**TASK STATEMENT:**
Reproduce all of the entries below exactly, without images.
▬▬▬
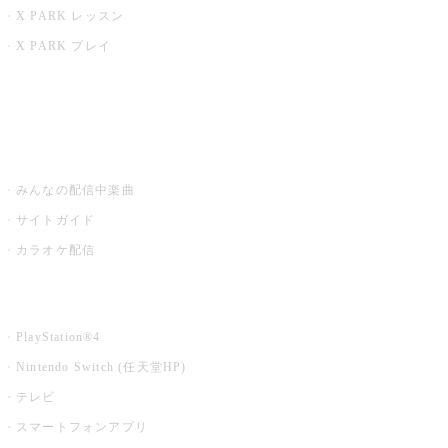
X PARK レッスン
X PARK プレイ
みるハコ
うたスキ ミュージックポスト
みんなの配信中楽曲
サイトガイド
カラオケ配信
家庭用カラオケ
PlayStation®4
Nintendo Switch (任天堂HP)
テレビ
スマートフォンアプリ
▬▬▬
**RESPONSE AREA:**
X PARK レッスン
X PARK プレイ
みるハコ
うたスキ ミュージックポスト
みんなの配信中楽曲
サイトガイド
カラオケ配信
家庭用カラオケ
PlayStation®4
Nintendo Switch (任天堂HP)
テレビ
スマートフォンアプリ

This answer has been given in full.